Usman Sarwar

Personal information
- Full name: Usman Sarwar
- Born: 12 December 1983 (age 42) Lahore, Punjab, Pakistan
- Batting: Right-handed
- Bowling: Right-arm medium-fast

Domestic team information
- 2008/09: Lahore Eagles

Career statistics
| Competition | List A |
| Matches | 1 |
| Runs scored | 0 |
| Batting average | – |
| 100s/50s | –/– |
| Top score | 0* |
| Balls bowled | 18 |
| Wickets | – |
| Bowling average | – |
| 5 wickets in innings | – |
| 10 wickets in match | – |
| Best bowling | 0/78 |
| Catches/stumpings | –/– |
- Source: Cricinfo, 10 November 2010

= Usman Sarwar =

Usman Sarwar (عثمان سرور, born 12 December 1983) is a former Pakistani cricketer. Sarwar was a right-handed batsman who bowled right-arm medium-fast. He was born at Lahore, Punjab, Pakistan.

==Only List A match==
Sarwar played a single List A match for Lahore Eagles against the National Bank of Pakistan in the 2008/09 Royal Bank of Scotland Cup. The match was a disaster for both the Eagles and Sarwar. Bowled out for just 122 in 40.3 overs, Sarwar remained not out on 0 at the end of the Eagles innings. In reply, National Bank of Pakistan scored the 123 runs required to win in just 6.1 overs, with an innings run-rate of 19.94 runs per over. Sarwar himself was singled out for harsh treatment by the batsman: His 3 overs conceded 78 runs, an economy rate of 26. His 3 overs individually conceded 23, 27 and 28 runs. By the end of their reply Salman Butt was unbeaten on 92 from just 25 balls.

==Later claims==
Prior to the match, Eagles captain Zulqarnain Haider was removed from the captaincy amid allegations that he was under pressure to select certain players for the game; he never played for Lahore again. The captaincy then passed to Ahmed Dar, with Sarwar proceeding to be selected. The National Bank of Pakistan needed to win the match convincingly to improve their net run-rate and qualify for the semi-final of the tournament. The outcome of this match was later investigated, but the Pakistan Cricket Board said nothing untoward had been discovered about the match.

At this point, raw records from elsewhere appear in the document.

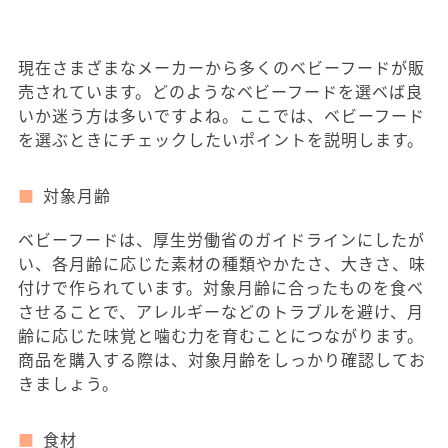
現在さまざまなメーカーから多くのベビーフードが販
売されています。どのようなベビーフードを選ベば良
いか迷う方は多いですよね。ここでは、ベビーフード
を選ぶときにチェックしたいポイントを説明します。
対象月齢
ベビーフードは、厚生労働省のガイドラインにしたが
い、各月齢に応じた素材の種類やかたさ、大きさ、味
付けで作られています。対象月齢に合ったものを食べ
させることで、アレルギーなどのトラブルを避け、月
齢に応じた味覚と噛む力を育むことにつながります。
商品を購入する際は、対象月齢をしっかり確認してお
きましょう。
食材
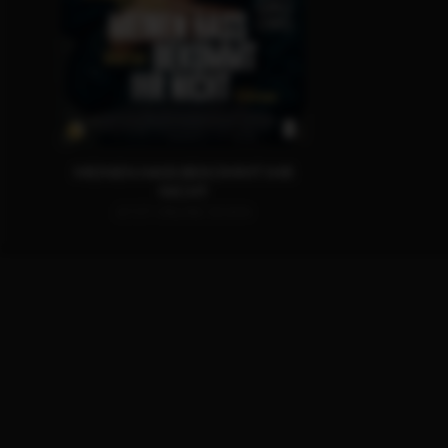
MEINEN HASS BEKOMMT IHR
NICHT
JETZT ONLINE SEHEN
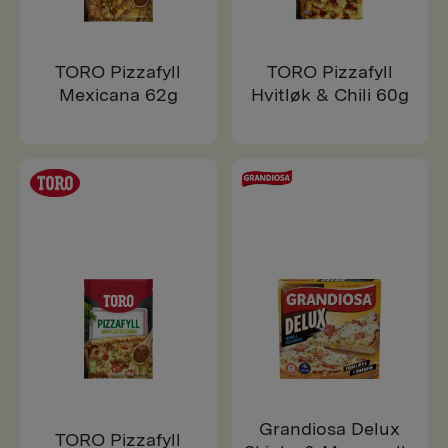
TORO Pizzafyll
TORO Pizzafyll
Mexicana 62g
Hvitløk & Chili 60g
Grandiosa Delux
TORO Pizzafyll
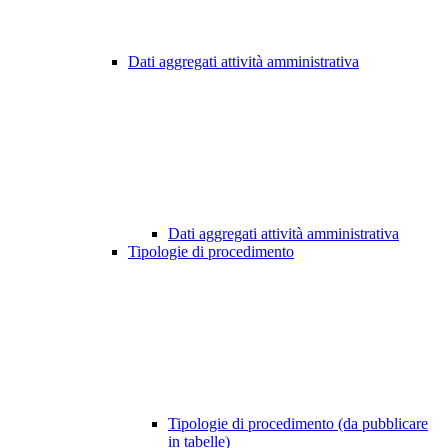
Dati aggregati attività amministrativa
Dati aggregati attività amministrativa
Tipologie di procedimento
Tipologie di procedimento (da pubblicare
in tabelle)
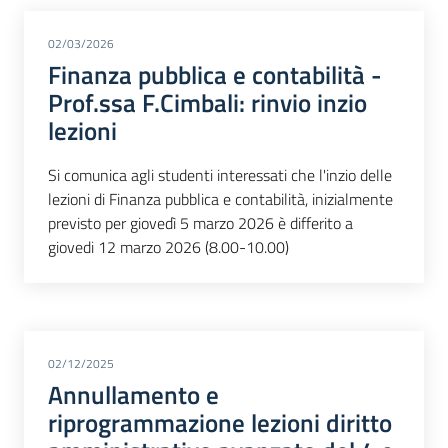
02/03/2026
Finanza pubblica e contabilità -
Prof.ssa F.Cimbali: rinvio inzio
lezioni
Si comunica agli studenti interessati che l'inzio delle
lezioni di Finanza pubblica e contabilità, inizialmente
previsto per giovedì 5 marzo 2026 è differito a
giovedi 12 marzo 2026 (8.00-10.00)
02/12/2025
Annullamento e
riprogrammazione lezioni diritto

In November 2010, Haider fled to London from the Pakistan vs South Africa series in Dubai, citing threats from bookmakers after he refused to help fix a One Day International in the series. Speaking to Geo TV Haider said: "Yes I have got threats that I should play so and so player, or not play that player". These remarks have put the spotlight on the only List A match Sarwar played and on Sarwar himself, even more so considering the match involved Salman Butt and Mohammad Amir, who are both suspended by the International Cricket Council on suspicion of spot fixing during Pakistan's 2010 tour of England. Wicketkeeper Kamran Akmal is also under investigation for irregularities in a Test match between Australia and Pakistan in 2010, as well as Wahab Riaz, who has himself been questioned by New Scotland Yard about spot-fixing.